House passes bill named for student kicked out of EMU program for refusing to counsel gay client
Editor's note: The headline of this article has been corrected to reflect the fact Ward was dismissed from an EMU program.
The Michigan House has passed a bill prohibiting religious discrimination against college students studying counseling, social work and psychology.
The bill was prompted by the case of Julea Ward, who was kicked out of a counseling program at Eastern Michigan University because she refused to counsel a gay student about a relationship. She said doing so conflicted with her Christian religious beliefs. She instead referred the student to another counselor.
A three-judge panel of the court said a jury could conclude the university used a code of ethics it adheres to "as a pretext for punishing Ward’s religious views and speech" and sent the case back to a lower court for a jury trial. EMU denies any bias.
Leigh Greden, director of government and community relations for EMU. said EMU remains firmly opposed to the bill because it could jeopardize the accreditation of EMU and other public universities’ counseling programs.
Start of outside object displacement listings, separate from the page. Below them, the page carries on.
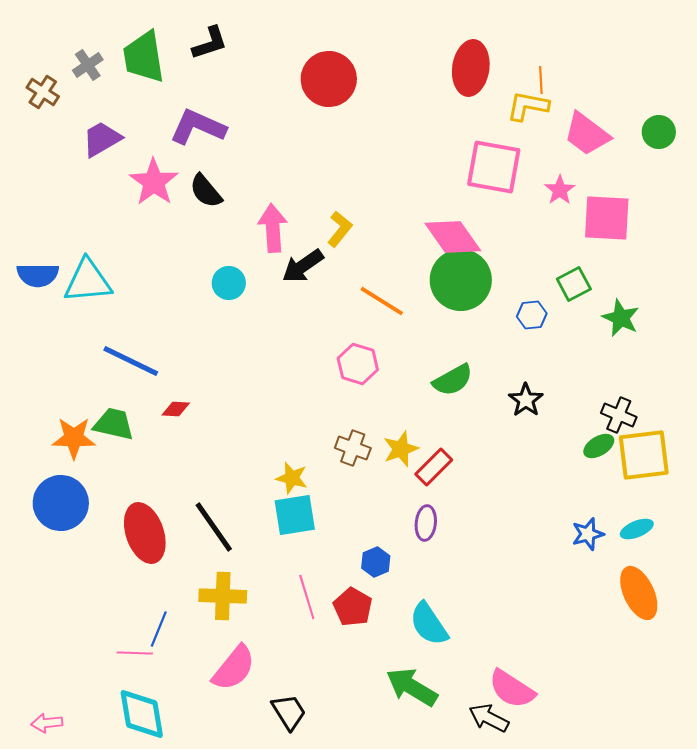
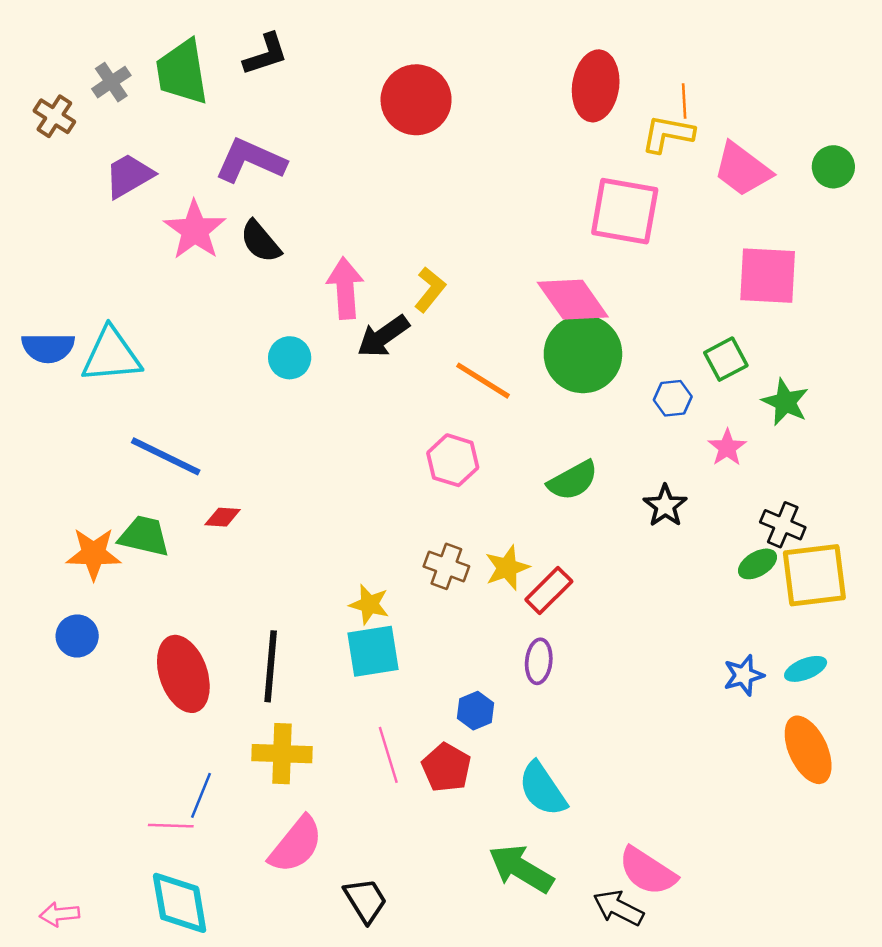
pink star: (560, 190) -> (727, 448), moved
blue circle: (61, 503) -> (77, 636), size x0.6
black line: (214, 527) -> (271, 666), turned 40

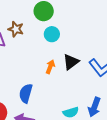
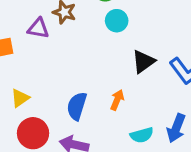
orange arrow: (50, 67) -> (117, 100), moved

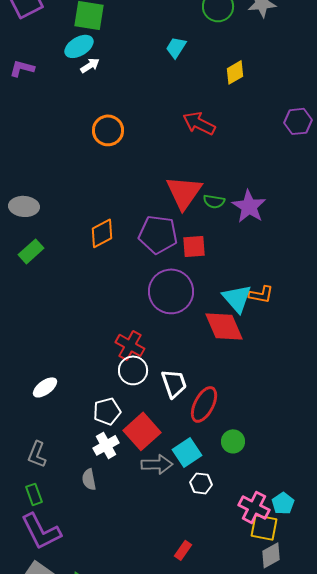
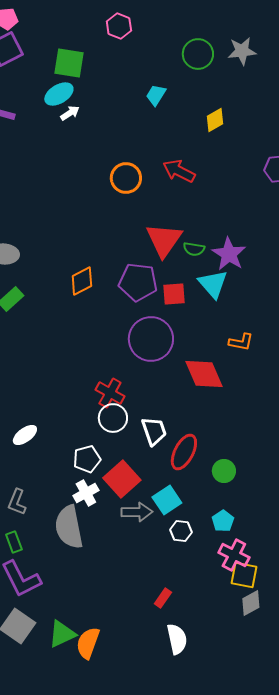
orange circle: (108, 130) -> (126, 178), moved
cyan triangle: (237, 298) -> (213, 284), moved
green circle: (233, 441) -> (224, 471), moved
gray semicircle: (89, 479) -> (69, 527), size x2.0
cyan pentagon: (283, 503) -> (223, 521), moved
He said other universities and groups representing health care professionals also oppose the bill.
"The case has never been about religion but rather about following the guidelines of our academic program and the accrediting bodies," said Greden.
Jeremy Tedesco, a lawyer for the Alliance Defense Fund, which is representing Ward in her lawsuit, called the assertion that the bill could jeopardize accreditation a red herring. He said the code of ethics followed by EMU allows for referrals and that what’s important to accrediting agencies is the curriculum being taught, not adherence to a code of ethics.
"We're encouraged that the elected representatives of Michigan have taken a concern in this case and decided to act," he said.
Bill 5040, also known as the "Julea Ward freedom of conscience act, passed 59 to 50 Tuesday. It now goes to the Senate for consideration.
State Rep. David Rutledge, D-Ypsilanti, who voted against the bill, said in a written statement that he fears the bill could legalize all forms of discrimination based ostensibly on religious faith.
“What that legalization could mean for Michigan, and for the kind of state we hope to become, is deeply troubling.”
State Reps. Jeff Irwin, D-Ann Arbor, and Mark Ouimett, R- Scio Township, also voted against the bill. Rick Olson, R-York Township, voted for it.